Andrea Tagliaferri: La Teoria del Gender è da tempo sotto i riflettori strumentalizzata di volta in volta per scopi che hanno più del “politico” che non dello scientifico o del culturale. Fare chiarezza su questo argomento, però, è compito più che dei politici e dei referenti di associazioni e strutture più o meno direttamente coinvolte nella materia, quindi viziate da visioni di parte, di scienziati e ricercatori che, per lo meno in tendenza, hanno meno pregiudizi e puntano ad avvicinarsi all’oggettività.

Lei ed alcuni suoi colleghi e collaboratori vi occupate da molti anni di tematiche relative al transessualismo, all’identità di genere e quant’altro. Ci chiarisce cosa c’è di vero e cosa no nella supposta esistenza della “Teoria del Gender”?

Il prof. Valerio Paolo: La “Teoria del gender”, così come viene proposta dai media, non esiste! Si tratta di un neologismo nato prevalentemente in ambito cattolico per riferirsi, in maniera scorretta, ai Gender Studies. Coloro che utilizzano questa locuzione sostengono che i Gender Studies mirano a promuovere la negazione delle differenze biologiche e psicologiche tra maschi e femmine, a distruggere la famiglia tradizionale quale fondamento naturale di tutte le società e a incoraggiare l’assunzione di uno stile di vita squilibrato e disordinato. Essi criticano alcuni punti teorici degli studi sui generi e sugli orientamenti sessuali, rimodellandoli in maniera spesso ambigua. È chiaro che si tratta di una rilettura scientificamente scorretta dei Gender Studies che, al contrario, non negano l’esistenza del biologico. Ciò che, in breve, i Gender Studies sostengono è che il problema non sta nel dato biologico e nella sua funzione. Piuttosto, sembra stare in ciò che la società (e quindi, il dato “socio-culturale”) costruisce sul biologico, creando copioni, asimmetrie e disuguaglianze.
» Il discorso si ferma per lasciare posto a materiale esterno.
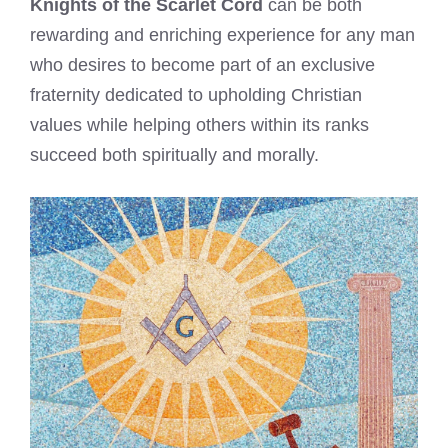
Knights of the Scarlet Cord
can be both
rewarding and enriching experience for any man
who desires to become part of an exclusive
fraternity dedicated to upholding Christian
values while helping others within its ranks
succeed both spiritually and morally.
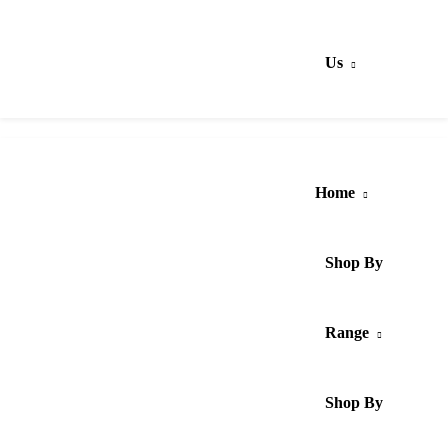
Us
Home
Shop By
Range
Shop By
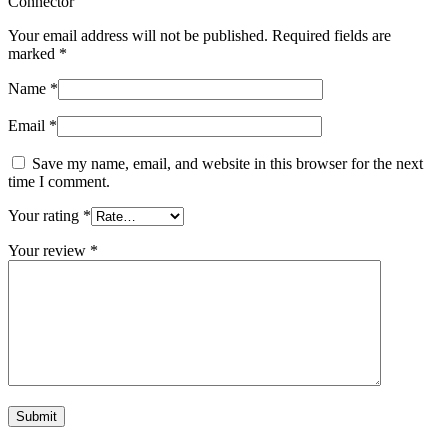
Connector”
Your email address will not be published.
Required fields are
marked
*
Name
*
Email
*
Save my name, email, and website in this browser for the next
time I comment.
Your rating
*
Your review
*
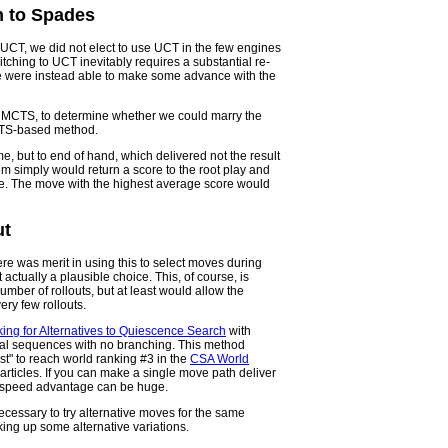
h to Spades
CT, we did not elect to use UCT in the few engines
tching to UCT inevitably requires a substantial re-
 we were instead able to make some advance with the
n MCTS, to determine whether we could marry the
CTS-based method.
ame, but to end of hand, which delivered not the result
em simply would return a score to the root play and
ve. The move with the highest average score would
ut
re was merit in using this to select moves during
 actually a plausible choice. This, of course, is
umber of rollouts, but at least would allow the
ry few rollouts.
ing for Alternatives to Quiescence Search
with
ical sequences with no branching. This method
t" to reach world ranking #3 in the
CSA World
r articles. If you can make a single move path deliver
he speed advantage can be huge.
 necessary to try alternative moves for the same
king up some alternative variations.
Andrea Tagliaferri: Nel particolare ambito della Scuola, in Italia questo dibattito si è esacerbato in maniera a volte davvero aspra, come se ci fossero due fazioni contrapposte e arroccate sulle proprie posizioni a difendere la propria visione del mondo sul tema dell’identità sessuale e di genere. Cosa c’è di così pericoloso nella riforma della Buona Scuola su questo tema che dovrebbe allarmare un genitore ed in particolare nell’unico comma (n° 16) della Riforma (legge 107/2015 su “La Buona Scuola”) e che recita testualmente: “Il piano triennale dell'offerta formativa assicura l'attuazione dei principi di pari opportunità, promuovendo nelle scuole di ogni ordine e grado l'educazione alla parità tra i sessi, la prevenzione della violenza di genere e di tutte le discriminazioni, al fine di informare e di sensibilizzare gli studenti, i docenti e i genitori sulle tematiche indicate dall'articolo 5, comma 2, del decreto-legge14 agosto 2013, n.93, convertito, con modificazioni, dalla legge 15 ottobre 2013, n. 119”.
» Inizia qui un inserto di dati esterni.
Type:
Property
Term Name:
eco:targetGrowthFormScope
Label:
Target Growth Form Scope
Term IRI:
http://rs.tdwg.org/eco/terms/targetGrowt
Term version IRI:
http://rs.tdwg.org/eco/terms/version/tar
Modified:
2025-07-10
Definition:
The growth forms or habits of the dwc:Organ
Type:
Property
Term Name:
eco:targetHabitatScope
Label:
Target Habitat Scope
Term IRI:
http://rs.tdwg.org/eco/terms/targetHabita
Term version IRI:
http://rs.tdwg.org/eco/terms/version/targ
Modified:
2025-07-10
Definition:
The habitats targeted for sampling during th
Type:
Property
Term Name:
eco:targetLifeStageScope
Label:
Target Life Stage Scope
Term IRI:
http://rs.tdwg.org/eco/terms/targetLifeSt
Il prof. Valerio Paolo: Non c’è nulla di pericoloso in questa riforma. Al contrario, è una riforma in linea con i recenti dettami europei in materia di diritti e pari opportunità. L’obiettivo è quello di formare giovani, che saranno gli adulti del domani, maggiormente sensibilizzati e attenti a non discriminare, consapevoli e informati su tematiche di cui, ancora oggi, si conosce poco, per timore, ignoranza o per pregiudizio. Gli interventi, solitamente promossi nelle scuole di ogni ordine e grado, sono finalizzati a promuovere una cultura delle differenze e fanno riferimento a costrutti teorici e scientifici ben radicati, che si possono inquadrare nell’ambito dei Gender Studies e non dell’inesistente Teoria Gender. Questa riforma, quindi, spinge primariamente a promuovere la non discriminazione verso le differenze, a ostacolare il diffondersi di forme più o meno velate di bullismo omo/transfobico o di fenomeni dettati dalla non conoscenza e dall’intolleranza. Firmando il cosiddetto “patto di corresponsabilità” i genitori autorizzano la scuola a promuovere, attraverso personale qualificato, l’educazione alla parità tra i sessi, la prevenzione della violenza di genere e di tutte le discriminazioni.